After a lawsuit was filed in federal court on November 14, 2004,
the board was given the opportunity (which it declined) to rescind
its policy, and thus avoid paying legal fees (which eventually came
to $1 million). The plaintiffs contended that the school board’s
intelligent design policy constituted "an establishment of
religion prohibited by the First Amendment to the United States
Constitution, which is made applicable to the states by the Fourteenth
Amendment, as well as the Constitution of the Commonwealth of Pennsylvania."
A trial was
held from September 26, 2005, through November 4, 2005, in the U.S.
District Court for the Middle District of Pennsylvania. Judge John
E. Jones III (appointed by President Bush) issued a 139-page ruling
on December 20, 2005, in which he began by saying:
For the reasons
that follow, we hold that the ID Policy is unconstitutional pursuant
to the Establishment Clause of the First Amendment of the United
States Constitution and Art. I, § 3 of the Pennsylvania Constitution.
And ended by
saying:
Defendants’
ID Policy violates the Establishment Clause of the First Amendment
of the Constitution of the United States and Art. I, § 3 of the
Constitution of the Commonwealth of Pennsylvania.
Because he
sought "to preserve the separation of church and state mandated
by the Establishment Clause of the First Amendment to the United
States Constitution, and Art. I, § 3 of the Pennsylvania Constitution,"

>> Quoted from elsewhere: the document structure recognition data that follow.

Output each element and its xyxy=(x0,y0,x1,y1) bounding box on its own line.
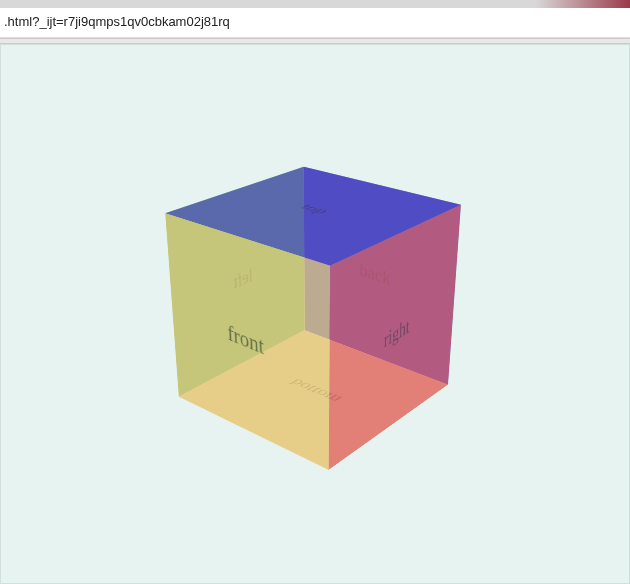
css-3d-cube: front back right left top bottom xyxy=(240,188,402,424)
page-content: front back right left top bottom xyxy=(0,44,630,584)
cube-scene: front back right left top bottom xyxy=(215,204,415,404)
cube-face-right-label: right xyxy=(383,313,410,353)
cube-face-front-label: front xyxy=(227,319,264,360)
browser-urlbar-area: .html?_ijt=r7ji9qmps1qv0cbkam02j81rq xyxy=(0,8,630,38)
cube-face-top-label: top xyxy=(295,203,335,216)
window-titlebar xyxy=(0,0,630,8)
browser-url[interactable]: .html?_ijt=r7ji9qmps1qv0cbkam02j81rq xyxy=(0,12,630,31)
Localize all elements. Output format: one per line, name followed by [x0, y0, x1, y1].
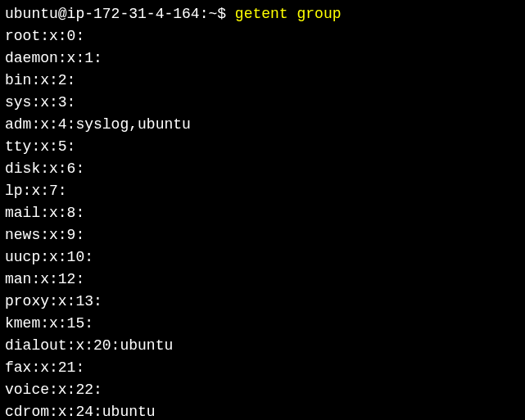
output-line: root:x:0: — [5, 28, 84, 44]
terminal[interactable]: ubuntu@ip-172-31-4-164:~$ getent group r… — [0, 0, 525, 420]
output-line: uucp:x:10: — [5, 249, 93, 265]
output-line: kmem:x:15: — [5, 315, 93, 332]
output-line: man:x:12: — [5, 271, 84, 287]
output-line: dialout:x:20:ubuntu — [5, 337, 173, 354]
output-line: cdrom:x:24:ubuntu — [5, 404, 156, 420]
command-text: getent group — [235, 6, 342, 22]
output-line: proxy:x:13: — [5, 293, 102, 309]
output-line: lp:x:7: — [5, 183, 67, 199]
output-line: disk:x:6: — [5, 160, 84, 177]
output-line: bin:x:2: — [5, 72, 75, 88]
output-line: daemon:x:1: — [5, 50, 102, 66]
output-line: voice:x:22: — [5, 382, 102, 398]
shell-prompt: ubuntu@ip-172-31-4-164:~$ — [5, 6, 235, 22]
output-line: fax:x:21: — [5, 359, 84, 376]
output-line: mail:x:8: — [5, 205, 84, 221]
output-line: adm:x:4:syslog,ubuntu — [5, 116, 191, 133]
output-line: sys:x:3: — [5, 94, 75, 111]
output-line: tty:x:5: — [5, 138, 75, 155]
output-line: news:x:9: — [5, 227, 84, 243]
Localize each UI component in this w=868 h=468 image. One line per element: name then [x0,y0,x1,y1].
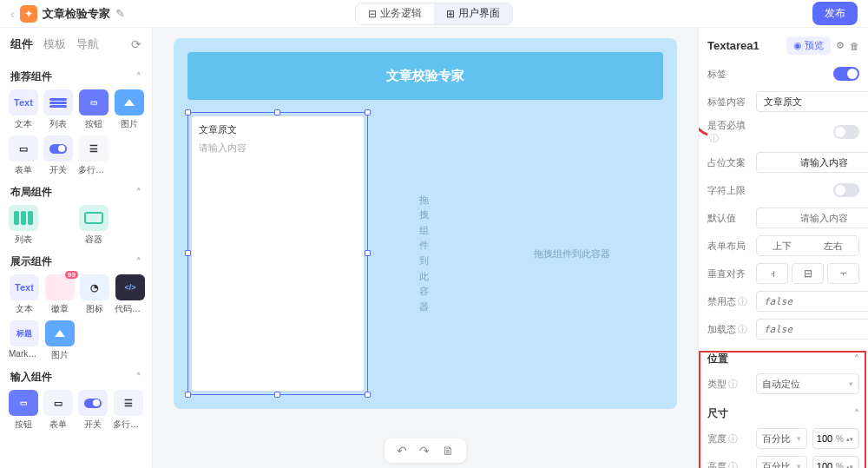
chevron-up-icon[interactable]: ˄ [136,187,141,198]
right-panel: Textarea1 ◉ 预览 ⚙ 🗑 标签 标签内容 是否必填ⓘ 占位文案 字符… [698,28,868,468]
comp-badge[interactable]: 99徽章 [45,274,75,315]
textarea-placeholder: 请输入内容 [199,142,357,155]
comp-multiline2[interactable]: ☰多行输... [113,390,144,431]
input-width[interactable]: %▴▾ [812,428,859,449]
input-label-content[interactable] [756,91,868,112]
chevron-up-icon[interactable]: ˄ [136,256,141,267]
input-default[interactable] [756,208,868,228]
select-width-mode[interactable]: 百分比▾ [756,428,807,449]
prop-disabled: 禁用态ⓘ [707,295,756,308]
redo-icon[interactable]: ↷ [419,444,430,458]
prop-valign: 垂直对齐 [707,267,756,280]
comp-markdown[interactable]: 标题Markd... [9,320,40,361]
prop-layout: 表单布局 [707,240,756,253]
select-type[interactable]: 自动定位▾ [756,373,859,394]
section-position: 位置 [707,352,728,366]
toggle-maxchars[interactable] [833,183,859,197]
tab-templates[interactable]: 模板 [43,36,66,52]
comp-form[interactable]: ▭表单 [9,135,38,176]
prop-label: 标签 [707,68,756,81]
selected-textarea[interactable]: 文章原文 请输入内容 [187,112,368,395]
comp-image2[interactable]: 图片 [45,320,75,361]
input-disabled[interactable] [756,291,868,312]
prop-placeholder: 占位文案 [707,156,756,169]
app-title: 文章检验专家 [43,6,110,22]
group-input: 输入组件 [10,370,52,385]
toggle-required[interactable] [833,125,859,139]
comp-list[interactable]: 列表 [43,89,73,130]
resize-handle[interactable] [185,109,191,115]
resize-handle[interactable] [185,250,191,256]
drop-zone-wide[interactable]: 拖拽组件到此容器 [480,112,663,395]
comp-switch[interactable]: 开关 [43,135,73,176]
app-icon: ✦ [20,5,37,23]
stage[interactable]: 文章校验专家 文章原文 请输入内容 [174,38,677,409]
gear-icon[interactable]: ⚙ [836,40,845,51]
layout-vertical[interactable]: 上下 [757,236,808,255]
refresh-icon[interactable]: ⟳ [131,37,141,51]
drop-zone-narrow[interactable]: 拖拽 组件 到此 容器 [378,112,470,395]
input-placeholder[interactable] [756,152,868,173]
select-height-mode[interactable]: 百分比▾ [756,456,807,468]
comp-image[interactable]: 图片 [115,89,144,130]
data-icon[interactable]: 🗎 [442,444,454,458]
preview-button[interactable]: ◉ 预览 [786,36,831,55]
layout-horizontal[interactable]: 左右 [808,236,859,255]
tab-logic[interactable]: ⊟ 业务逻辑 [356,3,434,24]
delete-icon[interactable]: 🗑 [850,41,859,51]
edit-icon[interactable]: ✎ [115,7,125,20]
comp-column[interactable]: 列表 [9,205,38,246]
chevron-up-icon[interactable]: ˄ [854,353,859,366]
chevron-up-icon[interactable]: ˄ [136,71,141,82]
comp-button[interactable]: ▭按钮 [78,89,109,130]
canvas: 文章校验专家 文章原文 请输入内容 [153,28,698,468]
valign-bottom-icon[interactable]: ⫟ [827,263,859,284]
view-switcher: ⊟ 业务逻辑 ⊞ 用户界面 [355,3,513,25]
resize-handle[interactable] [274,392,280,398]
tab-nav[interactable]: 导航 [76,36,99,52]
group-layout: 布局组件 [10,185,52,200]
comp-button2[interactable]: ▭按钮 [9,390,38,431]
comp-switch2[interactable]: 开关 [78,390,108,431]
resize-handle[interactable] [365,109,371,115]
prop-type: 类型ⓘ [707,378,756,391]
resize-handle[interactable] [365,250,371,256]
prop-default: 默认值 [707,212,756,225]
prop-loading: 加载态ⓘ [707,323,756,336]
tab-components[interactable]: 组件 [10,36,33,52]
back-icon[interactable]: ‹ [10,7,15,21]
resize-handle[interactable] [185,392,191,398]
comp-multiline[interactable]: ☰多行输... [78,135,109,176]
group-recommend: 推荐组件 [10,69,52,84]
input-loading[interactable] [756,319,868,339]
resize-handle[interactable] [365,392,371,398]
canvas-toolbar: ↶ ↷ 🗎 [385,438,466,463]
banner[interactable]: 文章校验专家 [187,52,663,100]
toggle-label[interactable] [833,67,859,81]
publish-button[interactable]: 发布 [812,2,858,25]
undo-icon[interactable]: ↶ [397,444,407,458]
left-panel: 组件 模板 导航 ⟳ 推荐组件˄ Text文本 列表 ▭按钮 图片 ▭表单 开关… [0,28,153,468]
comp-container[interactable]: 容器 [79,205,108,246]
prop-required: 是否必填ⓘ [707,119,756,145]
valign-middle-icon[interactable]: ⊟ [792,263,824,284]
prop-width: 宽度ⓘ [707,432,756,445]
textarea-label: 文章原文 [199,123,357,136]
tab-ui[interactable]: ⊞ 用户界面 [434,3,512,24]
comp-text[interactable]: Text文本 [9,89,38,130]
chevron-up-icon[interactable]: ˄ [854,408,859,420]
comp-code[interactable]: </>代码展... [115,274,146,315]
prop-maxchars: 字符上限 [707,184,756,197]
seg-layout: 上下 左右 [756,235,859,256]
valign-top-icon[interactable]: ⫞ [756,263,788,284]
input-height[interactable]: %▴▾ [812,456,859,468]
chevron-up-icon[interactable]: ˄ [136,372,141,383]
comp-chart[interactable]: ◔图标 [80,274,109,315]
group-display: 展示组件 [10,254,52,269]
comp-text2[interactable]: Text文本 [9,274,40,315]
component-name: Textarea1 [707,39,781,52]
comp-form2[interactable]: ▭表单 [43,390,73,431]
section-size: 尺寸 [707,406,728,421]
resize-handle[interactable] [274,109,280,115]
prop-label-content: 标签内容 [707,96,756,109]
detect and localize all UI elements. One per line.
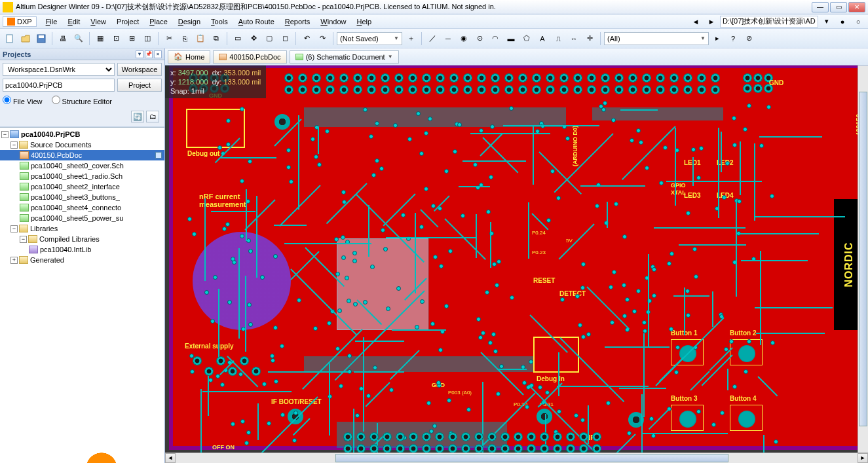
place-pad-icon[interactable]: ◉ xyxy=(457,31,471,46)
place-arc-icon[interactable]: ◠ xyxy=(488,31,502,46)
filter-clear-icon[interactable]: ⊘ xyxy=(742,31,756,46)
scrollbar-horizontal[interactable]: ◄ ► xyxy=(165,453,868,463)
nav-back-icon[interactable]: ◄ xyxy=(689,14,703,29)
silk-nrf: nRF currentmeasurement xyxy=(199,193,246,208)
scroll-right-icon[interactable]: ► xyxy=(858,453,868,463)
panel-menu-icon[interactable]: ▾ xyxy=(136,50,143,58)
new-icon[interactable] xyxy=(3,31,17,46)
place-poly-icon[interactable]: ⬠ xyxy=(519,31,534,46)
filter-help-icon[interactable]: ? xyxy=(726,31,740,46)
doc-options-icon[interactable]: ▦ xyxy=(93,31,107,46)
menu-place[interactable]: Place xyxy=(144,16,173,27)
file-view-radio[interactable]: File View xyxy=(3,96,43,105)
nav-fwd-icon[interactable]: ► xyxy=(704,14,719,29)
clear-icon[interactable]: ◻ xyxy=(278,31,292,46)
snapshot-combo[interactable]: (Not Saved)▼ xyxy=(337,32,402,45)
deselect-icon[interactable]: ▢ xyxy=(262,31,276,46)
workspace-button[interactable]: Workspace xyxy=(117,63,162,76)
menu-edit[interactable]: Edit xyxy=(62,16,85,27)
copy-icon[interactable]: ⎘ xyxy=(178,31,192,46)
place-string-icon[interactable]: A xyxy=(535,31,550,46)
tree-generated[interactable]: Generated xyxy=(30,256,64,264)
tree-doc-1[interactable]: pca10040_sheet0_cover.Sch xyxy=(31,162,124,170)
redo-icon[interactable]: ↷ xyxy=(315,31,330,46)
tree-doc-4[interactable]: pca10040_sheet3_buttons_ xyxy=(31,193,120,201)
paste-icon[interactable]: 📋 xyxy=(193,31,208,46)
panel-close-icon[interactable]: × xyxy=(154,50,162,58)
zoom-area-icon[interactable]: ⊡ xyxy=(109,31,123,46)
tab-active-doc[interactable]: 400150.PcbDoc xyxy=(213,50,286,64)
place-coord-icon[interactable]: ✛ xyxy=(582,31,597,46)
move-icon[interactable]: ✥ xyxy=(246,31,261,46)
duplicate-icon[interactable]: ⧉ xyxy=(209,31,223,46)
project-button[interactable]: Project xyxy=(117,79,162,92)
place-dimension-icon[interactable]: ↔ xyxy=(567,31,581,46)
tree-root[interactable]: pca10040.PrjPCB xyxy=(21,130,81,138)
scrollbar-vertical[interactable] xyxy=(858,65,868,453)
hole-3 xyxy=(537,409,552,424)
tab-dropdown[interactable]: (6) Schematic Document ▼ xyxy=(290,50,399,64)
menu-autoroute[interactable]: Auto Route xyxy=(233,16,280,27)
filter-combo[interactable]: (All)▼ xyxy=(604,32,709,45)
menu-reports[interactable]: Reports xyxy=(280,16,316,27)
menu-tools[interactable]: Tools xyxy=(206,16,233,27)
svg-rect-2 xyxy=(39,35,44,38)
place-fill-icon[interactable]: ▬ xyxy=(504,31,518,46)
menu-project[interactable]: Project xyxy=(111,16,144,27)
menu-help[interactable]: Help xyxy=(351,16,377,27)
scroll-left-icon[interactable]: ◄ xyxy=(165,453,176,463)
menu-window[interactable]: Window xyxy=(315,16,351,27)
place-via-icon[interactable]: ⊙ xyxy=(472,31,487,46)
tree-doc-2[interactable]: pca10040_sheet1_radio.Sch xyxy=(31,172,123,180)
tree-src-folder[interactable]: Source Documents xyxy=(30,141,92,149)
tree-doc-pcb[interactable]: 400150.PcbDoc xyxy=(31,151,82,159)
button-4 xyxy=(730,405,763,431)
workspace-select[interactable]: Workspace1.DsnWrk xyxy=(3,63,115,76)
zoom-selected-icon[interactable]: ◫ xyxy=(140,31,155,46)
tree-options-icon[interactable]: 🗂 xyxy=(146,111,159,122)
zoom-fit-icon[interactable]: ⊞ xyxy=(124,31,139,46)
save-icon[interactable] xyxy=(34,31,48,46)
filter-apply-icon[interactable]: ▸ xyxy=(710,31,725,46)
menu-view[interactable]: View xyxy=(85,16,111,27)
minimize-button[interactable]: — xyxy=(812,2,829,12)
panel-pin-icon[interactable]: 📌 xyxy=(145,50,153,58)
project-tree[interactable]: −pca10040.PrjPCB −Source Documents 40015… xyxy=(0,127,164,463)
place-track-icon[interactable]: ／ xyxy=(425,31,440,46)
dxp-button[interactable]: DXP xyxy=(3,16,37,27)
open-icon[interactable] xyxy=(18,31,33,46)
menu-design[interactable]: Design xyxy=(173,16,206,27)
silk-p003a0: P003 (A0) xyxy=(448,390,472,396)
tree-doc-3[interactable]: pca10040_sheet2_interface xyxy=(31,183,120,191)
print-icon[interactable]: 🖶 xyxy=(56,31,70,46)
place-component-icon[interactable]: ⎍ xyxy=(551,31,565,46)
maximize-button[interactable]: ▭ xyxy=(830,2,847,12)
cut-icon[interactable]: ✂ xyxy=(162,31,176,46)
tree-doc-6[interactable]: pca10040_sheet5_power_su xyxy=(31,214,123,222)
path-go-icon[interactable]: ● xyxy=(835,14,850,29)
tree-doc-5[interactable]: pca10040_sheet4_connecto xyxy=(31,204,121,212)
refresh-icon[interactable]: 🔄 xyxy=(131,111,144,122)
scroll-thumb[interactable] xyxy=(335,454,728,462)
tab-home[interactable]: 🏠 Home xyxy=(168,50,210,64)
path-input[interactable] xyxy=(720,16,818,28)
tree-libraries[interactable]: Libraries xyxy=(30,225,58,232)
path-stop-icon[interactable]: ○ xyxy=(851,14,865,29)
path-dropdown-icon[interactable]: ▾ xyxy=(820,14,834,29)
undo-icon[interactable]: ↶ xyxy=(299,31,314,46)
select-icon[interactable]: ▭ xyxy=(231,31,245,46)
structure-editor-radio[interactable]: Structure Editor xyxy=(52,96,112,105)
tree-intlib[interactable]: pca10040.IntLib xyxy=(40,246,91,253)
snapshot-add-icon[interactable]: ＋ xyxy=(404,31,418,46)
snapshot-label: (Not Saved) xyxy=(340,35,379,43)
preview-icon[interactable]: 🔍 xyxy=(71,31,86,46)
close-button[interactable]: ✕ xyxy=(848,2,865,12)
menu-file[interactable]: File xyxy=(41,16,63,27)
tree-compiled[interactable]: Compiled Libraries xyxy=(39,235,100,243)
project-input[interactable] xyxy=(3,79,115,92)
pcb-canvas[interactable]: x: 3497.000 dx: 353.000 mil y: 1218.000 … xyxy=(165,65,868,453)
place-line-icon[interactable]: ─ xyxy=(441,31,455,46)
toolbar: 🖶 🔍 ▦ ⊡ ⊞ ◫ ✂ ⎘ 📋 ⧉ ▭ ✥ ▢ ◻ ↶ ↷ (Not Sav… xyxy=(0,29,868,48)
editor-area: 🏠 Home 400150.PcbDoc (6) Schematic Docum… xyxy=(165,48,868,463)
pcb-board[interactable]: /*generated below*/ Debug out nRF curren… xyxy=(172,67,863,447)
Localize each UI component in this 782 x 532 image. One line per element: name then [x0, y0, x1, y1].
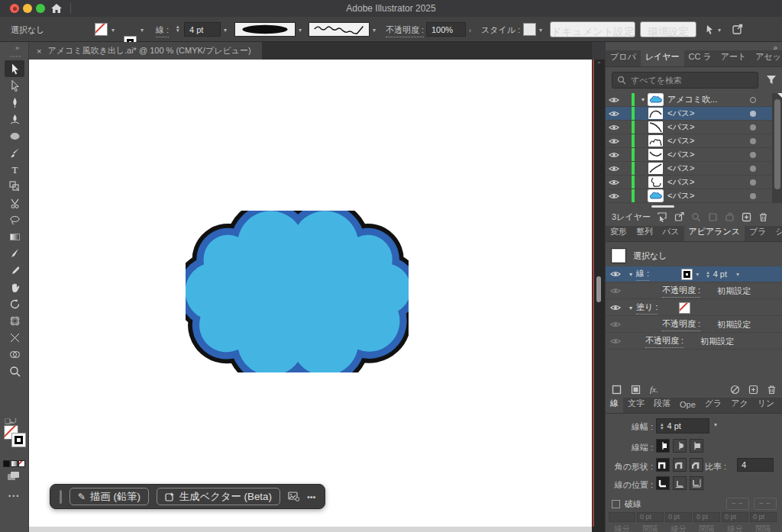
zoom-tool[interactable] — [5, 363, 24, 379]
make-mask-icon[interactable] — [674, 212, 684, 222]
tab-actions[interactable]: アク — [726, 395, 753, 413]
target-circle[interactable] — [745, 111, 761, 117]
layer-name[interactable]: <パス> — [667, 108, 745, 119]
layer-name[interactable]: <パス> — [667, 149, 745, 160]
stroke-weight-chevron[interactable]: ▾ — [736, 271, 739, 278]
layer-row[interactable]: <パス> — [606, 189, 772, 203]
select-similar-chevron[interactable]: ▾ — [718, 27, 721, 34]
close-tab-icon[interactable]: × — [37, 47, 41, 56]
pen-tool[interactable] — [5, 94, 24, 111]
tab-stroke[interactable]: 線 — [606, 395, 623, 413]
gap-field[interactable]: 0 pt — [637, 512, 664, 522]
tab-brushes[interactable]: ブラ — [745, 223, 771, 241]
preserve-dashes-button[interactable]: ╌ ╌ — [726, 498, 749, 510]
scroll-up-chevron[interactable]: ⌃ — [596, 61, 602, 68]
target-circle[interactable] — [745, 179, 761, 185]
stroke-swatch-chevron[interactable]: ▾ — [696, 271, 699, 278]
visibility-eye-icon[interactable] — [606, 270, 625, 278]
tab-align[interactable]: 整列 — [632, 223, 658, 241]
tab-artboards[interactable]: アート — [716, 48, 751, 66]
layer-name[interactable]: <パス> — [667, 190, 745, 202]
visibility-eye-icon[interactable] — [606, 151, 622, 159]
round-cap-button[interactable] — [673, 439, 687, 453]
tab-transform[interactable]: 変形 — [606, 223, 632, 241]
appearance-fill-opacity-row[interactable]: 不透明度 : 初期設定 — [606, 317, 782, 333]
gap-field[interactable]: 0 pt — [693, 512, 720, 522]
canvas-artboard[interactable]: ✎ 描画 (鉛筆) 生成ベクター (Beta) ••• — [29, 60, 592, 527]
visibility-eye-icon-dim[interactable] — [606, 321, 625, 328]
gradient-tool[interactable] — [5, 228, 24, 245]
artboard-tool[interactable] — [5, 312, 24, 329]
brush-definition-chevron[interactable]: ▾ — [373, 27, 376, 34]
screen-mode-icon[interactable] — [7, 471, 20, 482]
layers-scrollbar[interactable] — [772, 93, 782, 203]
tab-pathfinder[interactable]: パス — [658, 223, 684, 241]
align-dashes-button[interactable]: ╌ ╌ — [754, 498, 777, 510]
stroke-color-proxy[interactable] — [11, 433, 26, 447]
stroke-weight-stepper[interactable]: ▴▾ — [706, 270, 709, 278]
generate-vector-button[interactable]: 生成ベクター (Beta) — [157, 488, 280, 505]
tab-links[interactable]: リン — [753, 395, 780, 413]
canvas-scroll-thumb[interactable] — [596, 276, 601, 302]
appearance-object-opacity-row[interactable]: 不透明度 : 初期設定 — [606, 334, 782, 350]
layers-scroll-thumb[interactable] — [774, 99, 780, 189]
visibility-eye-icon[interactable] — [606, 96, 622, 104]
tab-cc-libraries[interactable]: CC ラ — [684, 48, 716, 66]
align-outside-button[interactable] — [690, 476, 703, 490]
dashed-line-checkbox[interactable] — [612, 500, 620, 508]
layer-name[interactable]: <パス> — [667, 176, 745, 188]
layer-row[interactable]: ▾ アメコミ吹... — [606, 93, 772, 107]
taskbar-drag-handle[interactable] — [60, 490, 62, 504]
selection-tool[interactable] — [5, 60, 24, 77]
color-button[interactable] — [3, 460, 10, 467]
appearance-stroke-opacity-row[interactable]: 不透明度 : 初期設定 — [606, 283, 782, 299]
weight-chevron[interactable]: ▾ — [714, 421, 717, 428]
shape-builder-tool[interactable] — [5, 178, 24, 195]
clear-appearance-icon[interactable] — [730, 385, 740, 395]
expand-chevron[interactable]: ▾ — [625, 305, 636, 311]
stroke-weight-stepper[interactable]: ▴▾ — [176, 24, 179, 32]
layers-horizontal-scroll-thumb[interactable] — [651, 205, 674, 208]
brush-definition-dropdown[interactable] — [309, 22, 370, 37]
width-profile-dropdown[interactable] — [234, 22, 296, 37]
layer-name[interactable]: <パス> — [667, 121, 745, 133]
target-circle[interactable] — [745, 138, 761, 144]
slice-tool[interactable] — [5, 329, 24, 346]
scissors-tool[interactable] — [5, 195, 24, 211]
stroke-panel-menu-icon[interactable]: ≡ — [779, 395, 782, 413]
rotate-view-tool[interactable] — [5, 295, 24, 312]
lasso-tool[interactable] — [5, 211, 24, 228]
opacity-row-label[interactable]: 不透明度 : — [662, 318, 700, 331]
knife-tool[interactable] — [5, 245, 24, 262]
dash-field[interactable] — [609, 512, 635, 522]
search-input[interactable] — [631, 74, 753, 86]
style-chevron[interactable]: ▾ — [539, 27, 542, 34]
document-tab[interactable]: × アメコミ風吹き出し.ai* @ 100 % (CMYK/プレビュー) — [29, 42, 262, 60]
hand-tool[interactable] — [5, 279, 24, 295]
fill-swatch-none[interactable] — [95, 23, 108, 36]
new-sublayer-icon[interactable] — [725, 212, 735, 222]
tab-character[interactable]: 文字 — [623, 395, 649, 413]
stroke-color-swatch[interactable] — [681, 269, 693, 280]
stroke-row-label[interactable]: 線 : — [636, 268, 649, 281]
visibility-eye-icon[interactable] — [606, 165, 622, 172]
add-new-fill-icon[interactable] — [631, 385, 641, 395]
tab-layers[interactable]: レイヤー — [641, 48, 684, 66]
miter-limit-field[interactable]: 4 — [737, 458, 774, 472]
duplicate-item-icon[interactable] — [748, 385, 758, 395]
filter-icon[interactable] — [766, 75, 777, 85]
appearance-stroke-row[interactable]: ▾ 線 : ▾ ▴▾ 4 pt ▾ — [606, 266, 782, 282]
preferences-button[interactable]: 環境設定 — [640, 21, 696, 37]
select-similar-icon[interactable] — [704, 24, 716, 35]
tab-assets[interactable]: アセッ — [751, 48, 782, 66]
delete-layer-icon[interactable] — [758, 212, 768, 222]
cloud-shape[interactable] — [186, 211, 409, 372]
stroke-weight-label[interactable]: 線 : — [156, 24, 169, 37]
fill-row-label[interactable]: 塗り : — [636, 301, 658, 314]
expand-tools-chevron[interactable]: » — [15, 44, 19, 52]
paintbrush-tool[interactable] — [5, 144, 24, 161]
appearance-fill-row[interactable]: ▾ 塗り : — [606, 300, 782, 316]
style-reference-icon[interactable] — [288, 492, 299, 501]
gap-field[interactable]: 0 pt — [750, 512, 777, 522]
tab-paragraph[interactable]: 段落 — [649, 395, 675, 413]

Judge Jones permanently enjoined the "Defendants from maintaining
the ID Policy in any school within the Dover Area School District,
from requiring teachers to denigrate or disparage the scientific
theory of evolution, and from requiring teachers to refer to a religious,
alternative theory known as ID."
One of the
most well-known proponents of intelligent design is the Discovery
Institute in Seattle, Washington, a non-profit educational foundation
that "discovers and promotes ideas in the common sense tradition
of representative government, the free market and individual liberty."
Not only did the Discovery Institute not support the intelligent
design policy adopted by the Dover school board, it "repeatedly
urged the school board to withdraw it, beginning long before the
district had been sued."
The
Discovery Institute has nevertheless recently issued "a critique
of Judge John E. Jones III’s controversial decision in Kitzmiller
et al. v. Dover Area School Board (2005)." The book is
called Traipsing
into Evolution: Intelligent Design and the Kitzmiller v. Dover Decision
(Discovery Institute Press, 2006). The authors are David DeWolf,
a Senior Fellow at the Discovery Institute and professor of law
at Gonzaga Law School; John West, a Senior Fellow at the Discovery
Institute and chair of the Department of Political Science and Geography
at Seattle Pacific University; Casey Luskin, an attorney; and Jonathan
Witt, a Senior Fellow at the Discovery Institute.
The title of
the book is based on a statement of Judge Jones in the Kitzmiller
v. Dover case: "The Court is confident that no other tribunal
in the United States is in a better position than are we to traipse
into this controversial area." The authors believe that Judge
Jones "repeatedly misrepresented both the facts and the law
in his opinion, sometimes egregiously." He "decided to
act as though it was the ‘intelligent design movement,’ not the
Dover school board, that was on trial." Jones was an activist
judge who "had no small estimate of his own importance"
and "relished the idea that he could be the first judge to
issue a definitive pronouncement on ID, and he apparently was unwilling
to forego that opportunity."
This is not
a book against evolution or even a defense of intelligent design.
It is strictly a critique of the Kitzmiller v. Dover case.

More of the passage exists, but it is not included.